Overview of other computing tools. Mathematica, S-Plus.

Structure.

The course will be split into 5 modules. Each module will focus on constructing a program to perform a specific task. The task itself will be broken down into components, and a set of components will be addressed in each class.

Modules.

1. Web based minesweeper. Perl and CGI

i. Hello wide world. Perl, HTML, HTTP and CGI basics. Client/Server paradigm. Take a protocol (HTTP), an interface (CGI), a mark up language (HTML) and mix in a little Perl and you can do anything!
ii. Data structures in Perl. Scalars, lists and associative arrays.
iii. Subroutines, randomization.
iv. Saving "state"; "cookies".

2. Classification potpourri.

Set up a web based interface to offer a user the ability to select a classification method for data analysis. AKA, how to make your methodology available to the world.

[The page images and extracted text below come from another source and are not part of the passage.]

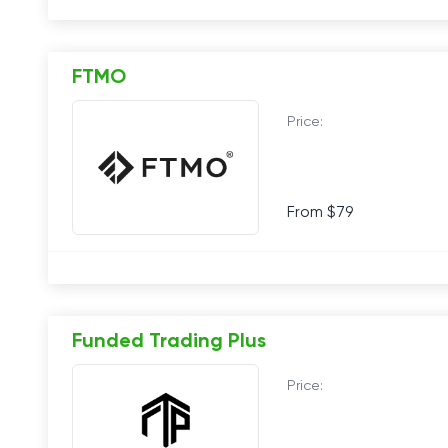
FTMO
Price:
From $79
Funded Trading Plus
Price:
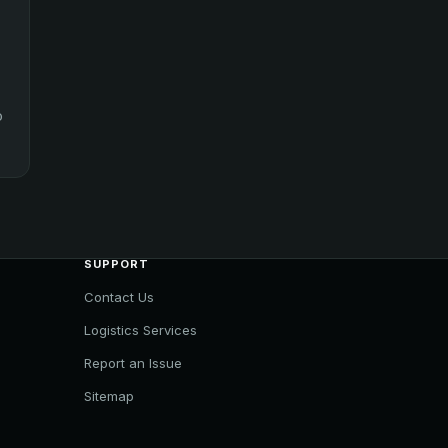
o
SUPPORT
Contact Us
Logistics Services
Report an Issue
Sitemap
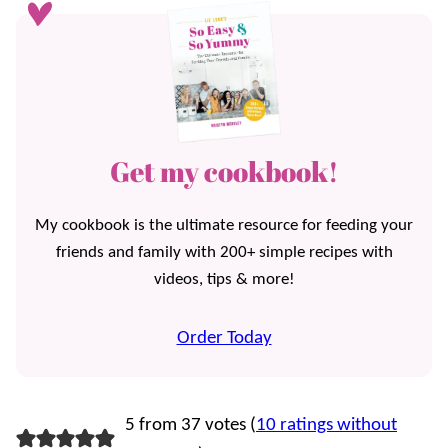
Get my cookbook!
My cookbook is the ultimate resource for feeding your
friends and family with 200+ simple recipes with
videos, tips & more!
Order Today
5 from 37 votes (
10 ratings without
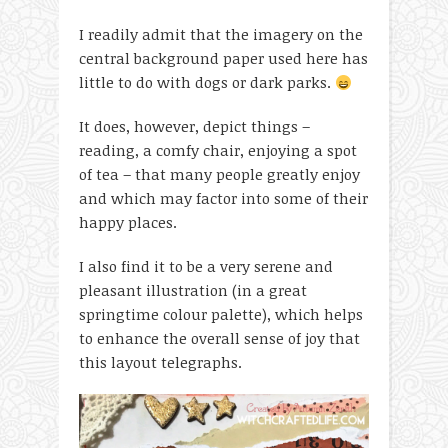
I readily admit that the imagery on the
central background paper used here has
little to do with dogs or dark parks.
It does, however, depict things –
reading, a comfy chair, enjoying a spot
of tea – that many people greatly enjoy
and which may factor into some of their
happy places.
I also find it to be a very serene and
pleasant illustration (in a great
springtime colour palette), which helps
to enhance the overall sense of joy that
this layout telegraphs.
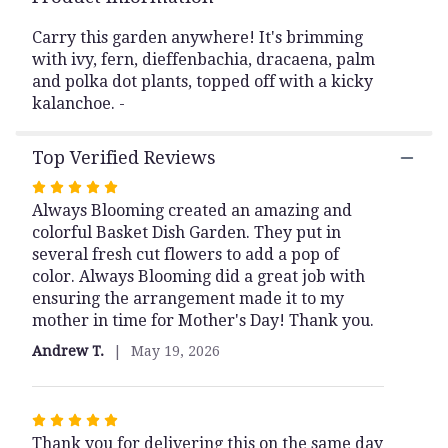
This
link
Carry this garden anywhere! It's brimming
will
with ivy, fern, dieffenbachia, dracaena, palm
scroll
and polka dot plants, topped off with a kicky
down
kalanchoe. -
this
page
Top Verified Reviews
to
the
Rated
reviews
Always Blooming created an amazing and
5
section
colorful Basket Dish Garden. They put in
out
for
several fresh cut flowers to add a pop of
of
"Basket
color. Always Blooming did a great job with
Dish
5
Garden".
ensuring the arrangement made it to my
stars
mother in time for Mother's Day! Thank you.
Andrew T.
May 19, 2026
Rated
Thank you for delivering this on the same day
5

We will learn the algorithms behind the classification techniques and construct a web based interface which allows a remote user to implement them.

i. Logistic regression.
ii. Neural networks.
iii. Boosting.

3. Web based agents for mining online patent databases.

We will design recursive web agents to mine technology patent databases. We will construct representations of patent "family trees". We will represent these trees efficiently and discuss models for tree features.

i. Regular expressions and pattern matching. What does

m@(\w+)://([^/:]+)(:\d*)?([^#]*)@

do for you?
ii. Agent construction. The LWP module. OOP in Perl.
iii. Tree representation and analysis.

4. Click by click - collecting, representing and analyzing web click data.

We will customize the apache web server's log files to allow a click by click analysis of a users progression and action through a web site.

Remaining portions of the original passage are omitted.